_Dataset records_
◇ ◇ ◇ ◇ ◇ ◇ ◇
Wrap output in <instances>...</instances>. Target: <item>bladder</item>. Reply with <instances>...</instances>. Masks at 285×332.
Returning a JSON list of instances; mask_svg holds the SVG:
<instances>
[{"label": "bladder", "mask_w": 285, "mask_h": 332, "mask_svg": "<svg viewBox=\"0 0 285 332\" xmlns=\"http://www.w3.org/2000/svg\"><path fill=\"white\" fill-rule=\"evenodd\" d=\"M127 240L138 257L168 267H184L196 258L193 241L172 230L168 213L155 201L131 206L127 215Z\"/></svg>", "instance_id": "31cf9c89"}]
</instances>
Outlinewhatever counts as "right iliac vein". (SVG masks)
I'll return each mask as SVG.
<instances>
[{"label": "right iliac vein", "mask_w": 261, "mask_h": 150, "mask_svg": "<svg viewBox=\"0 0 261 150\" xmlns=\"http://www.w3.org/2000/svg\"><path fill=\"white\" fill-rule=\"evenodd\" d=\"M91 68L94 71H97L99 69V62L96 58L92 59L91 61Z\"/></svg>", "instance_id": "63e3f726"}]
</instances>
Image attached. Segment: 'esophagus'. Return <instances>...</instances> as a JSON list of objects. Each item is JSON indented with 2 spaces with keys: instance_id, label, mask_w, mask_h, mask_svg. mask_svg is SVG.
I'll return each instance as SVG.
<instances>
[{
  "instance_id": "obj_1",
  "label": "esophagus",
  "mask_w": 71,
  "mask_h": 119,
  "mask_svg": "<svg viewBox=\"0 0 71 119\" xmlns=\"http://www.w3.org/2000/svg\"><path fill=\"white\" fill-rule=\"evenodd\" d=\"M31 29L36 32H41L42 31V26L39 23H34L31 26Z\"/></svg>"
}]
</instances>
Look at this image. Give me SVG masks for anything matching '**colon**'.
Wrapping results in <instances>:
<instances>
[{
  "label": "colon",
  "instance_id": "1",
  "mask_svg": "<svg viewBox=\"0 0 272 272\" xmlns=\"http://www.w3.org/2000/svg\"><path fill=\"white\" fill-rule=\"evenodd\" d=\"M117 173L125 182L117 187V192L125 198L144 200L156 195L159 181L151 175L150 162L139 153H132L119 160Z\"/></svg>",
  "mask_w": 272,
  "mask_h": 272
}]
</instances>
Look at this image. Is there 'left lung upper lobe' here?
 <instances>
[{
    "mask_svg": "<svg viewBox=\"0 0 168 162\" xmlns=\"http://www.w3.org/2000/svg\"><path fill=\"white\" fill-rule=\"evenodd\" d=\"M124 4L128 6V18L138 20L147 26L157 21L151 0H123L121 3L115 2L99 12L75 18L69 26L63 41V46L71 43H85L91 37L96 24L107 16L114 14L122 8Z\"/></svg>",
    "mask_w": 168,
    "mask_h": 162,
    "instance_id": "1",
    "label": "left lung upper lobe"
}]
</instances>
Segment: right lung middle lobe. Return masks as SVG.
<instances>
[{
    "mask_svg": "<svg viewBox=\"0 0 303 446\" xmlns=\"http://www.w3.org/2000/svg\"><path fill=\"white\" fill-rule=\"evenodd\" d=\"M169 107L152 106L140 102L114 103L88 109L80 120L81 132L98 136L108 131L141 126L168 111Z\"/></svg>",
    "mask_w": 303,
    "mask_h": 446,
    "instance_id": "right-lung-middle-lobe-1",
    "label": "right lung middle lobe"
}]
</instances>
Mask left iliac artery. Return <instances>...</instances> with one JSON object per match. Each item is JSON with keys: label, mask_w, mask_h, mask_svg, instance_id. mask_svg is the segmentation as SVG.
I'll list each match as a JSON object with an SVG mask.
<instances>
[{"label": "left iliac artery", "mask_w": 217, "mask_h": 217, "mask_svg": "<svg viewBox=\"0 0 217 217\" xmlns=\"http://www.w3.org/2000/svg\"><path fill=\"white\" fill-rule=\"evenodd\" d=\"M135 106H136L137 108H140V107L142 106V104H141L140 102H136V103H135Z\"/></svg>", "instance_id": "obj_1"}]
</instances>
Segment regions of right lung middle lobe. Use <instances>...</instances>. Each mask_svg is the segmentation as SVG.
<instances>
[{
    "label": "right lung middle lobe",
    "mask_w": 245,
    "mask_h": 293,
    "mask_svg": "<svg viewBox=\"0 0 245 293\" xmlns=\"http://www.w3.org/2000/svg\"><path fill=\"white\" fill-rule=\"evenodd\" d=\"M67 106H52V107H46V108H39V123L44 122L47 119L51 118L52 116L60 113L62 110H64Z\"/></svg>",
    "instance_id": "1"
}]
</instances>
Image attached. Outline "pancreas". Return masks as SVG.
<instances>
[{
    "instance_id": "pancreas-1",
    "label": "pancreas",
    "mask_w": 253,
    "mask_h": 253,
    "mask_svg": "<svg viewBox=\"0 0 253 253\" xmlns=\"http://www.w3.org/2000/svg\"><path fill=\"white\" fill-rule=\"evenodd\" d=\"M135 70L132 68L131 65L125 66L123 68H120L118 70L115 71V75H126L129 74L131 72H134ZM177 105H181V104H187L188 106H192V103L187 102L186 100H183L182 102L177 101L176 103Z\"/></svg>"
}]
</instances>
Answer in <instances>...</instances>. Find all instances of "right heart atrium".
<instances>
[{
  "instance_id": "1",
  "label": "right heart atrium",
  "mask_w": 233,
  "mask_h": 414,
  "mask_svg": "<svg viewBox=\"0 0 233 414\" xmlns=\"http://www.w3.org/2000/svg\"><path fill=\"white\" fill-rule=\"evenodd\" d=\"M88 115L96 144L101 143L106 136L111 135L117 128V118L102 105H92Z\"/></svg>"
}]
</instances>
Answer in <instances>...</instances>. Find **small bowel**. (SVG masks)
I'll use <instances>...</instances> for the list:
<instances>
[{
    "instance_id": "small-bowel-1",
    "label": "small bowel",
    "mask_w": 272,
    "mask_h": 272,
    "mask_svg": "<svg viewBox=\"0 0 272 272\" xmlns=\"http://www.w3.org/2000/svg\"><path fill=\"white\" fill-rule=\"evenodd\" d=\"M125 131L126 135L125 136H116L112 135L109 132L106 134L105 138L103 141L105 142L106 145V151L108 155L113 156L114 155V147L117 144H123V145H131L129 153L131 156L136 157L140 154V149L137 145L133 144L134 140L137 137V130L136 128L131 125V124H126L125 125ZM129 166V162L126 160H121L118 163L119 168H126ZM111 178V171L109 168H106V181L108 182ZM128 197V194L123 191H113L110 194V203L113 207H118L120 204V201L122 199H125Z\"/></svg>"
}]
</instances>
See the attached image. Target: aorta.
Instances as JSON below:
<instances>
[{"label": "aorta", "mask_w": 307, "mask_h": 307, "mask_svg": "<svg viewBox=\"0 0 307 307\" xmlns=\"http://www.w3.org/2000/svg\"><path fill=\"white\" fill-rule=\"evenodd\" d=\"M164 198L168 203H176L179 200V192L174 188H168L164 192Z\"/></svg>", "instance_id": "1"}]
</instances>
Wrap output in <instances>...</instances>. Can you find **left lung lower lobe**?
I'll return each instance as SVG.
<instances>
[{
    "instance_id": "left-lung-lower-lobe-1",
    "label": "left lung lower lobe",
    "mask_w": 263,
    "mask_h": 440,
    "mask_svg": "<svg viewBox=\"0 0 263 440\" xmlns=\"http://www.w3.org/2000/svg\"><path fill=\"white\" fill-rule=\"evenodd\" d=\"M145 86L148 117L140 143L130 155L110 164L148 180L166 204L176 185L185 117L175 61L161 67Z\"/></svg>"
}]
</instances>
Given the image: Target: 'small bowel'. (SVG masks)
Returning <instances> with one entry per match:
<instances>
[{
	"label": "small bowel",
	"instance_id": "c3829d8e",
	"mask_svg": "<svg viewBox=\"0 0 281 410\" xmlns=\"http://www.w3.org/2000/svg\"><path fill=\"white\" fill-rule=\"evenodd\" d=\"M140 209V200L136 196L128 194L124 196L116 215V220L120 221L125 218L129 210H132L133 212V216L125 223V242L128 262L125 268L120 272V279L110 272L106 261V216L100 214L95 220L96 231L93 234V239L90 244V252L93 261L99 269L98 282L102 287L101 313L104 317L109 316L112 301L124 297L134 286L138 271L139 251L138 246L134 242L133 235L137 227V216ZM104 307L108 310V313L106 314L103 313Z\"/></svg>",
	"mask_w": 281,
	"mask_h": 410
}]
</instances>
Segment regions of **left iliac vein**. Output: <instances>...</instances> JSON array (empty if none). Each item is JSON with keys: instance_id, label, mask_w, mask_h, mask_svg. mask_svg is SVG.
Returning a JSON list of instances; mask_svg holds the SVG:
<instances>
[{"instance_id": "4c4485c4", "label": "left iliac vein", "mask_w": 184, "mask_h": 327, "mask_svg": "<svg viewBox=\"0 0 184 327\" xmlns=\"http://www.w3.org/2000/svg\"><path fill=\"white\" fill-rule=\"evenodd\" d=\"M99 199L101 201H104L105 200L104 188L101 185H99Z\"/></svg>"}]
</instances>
◇ ◇ ◇ ◇ ◇ ◇ ◇
_Requirement_
Everything from the line containing "Wrap output in <instances>...</instances>. Can" through the final line above must be copied exactly, with both ends kept.

_Your response_
Wrap output in <instances>...</instances>. Can you find **left lung lower lobe**?
I'll return each instance as SVG.
<instances>
[{
    "instance_id": "left-lung-lower-lobe-1",
    "label": "left lung lower lobe",
    "mask_w": 263,
    "mask_h": 440,
    "mask_svg": "<svg viewBox=\"0 0 263 440\" xmlns=\"http://www.w3.org/2000/svg\"><path fill=\"white\" fill-rule=\"evenodd\" d=\"M145 86L148 117L140 143L130 155L110 164L148 180L166 204L176 185L185 117L175 61L161 67Z\"/></svg>"
}]
</instances>
Given the image: Target: 'small bowel'. (SVG masks)
Returning <instances> with one entry per match:
<instances>
[{
	"label": "small bowel",
	"instance_id": "c3829d8e",
	"mask_svg": "<svg viewBox=\"0 0 281 410\" xmlns=\"http://www.w3.org/2000/svg\"><path fill=\"white\" fill-rule=\"evenodd\" d=\"M140 209V200L136 196L128 194L124 196L116 215V220L120 221L125 218L129 210H132L133 212V216L125 223V242L128 262L125 268L120 272V279L110 272L106 261V216L100 214L95 220L96 231L93 234V239L90 244V252L93 261L99 269L98 282L102 287L101 313L104 317L109 316L112 301L124 297L134 286L138 271L139 251L138 246L134 242L133 235L137 227V216ZM104 307L108 310V313L106 314L103 313Z\"/></svg>",
	"mask_w": 281,
	"mask_h": 410
}]
</instances>
Segment regions of **left iliac vein**. Output: <instances>...</instances> JSON array (empty if none). Each item is JSON with keys: instance_id, label, mask_w, mask_h, mask_svg. mask_svg is SVG.
Returning a JSON list of instances; mask_svg holds the SVG:
<instances>
[{"instance_id": "4c4485c4", "label": "left iliac vein", "mask_w": 184, "mask_h": 327, "mask_svg": "<svg viewBox=\"0 0 184 327\" xmlns=\"http://www.w3.org/2000/svg\"><path fill=\"white\" fill-rule=\"evenodd\" d=\"M99 199L101 201H104L105 200L104 188L101 185H99Z\"/></svg>"}]
</instances>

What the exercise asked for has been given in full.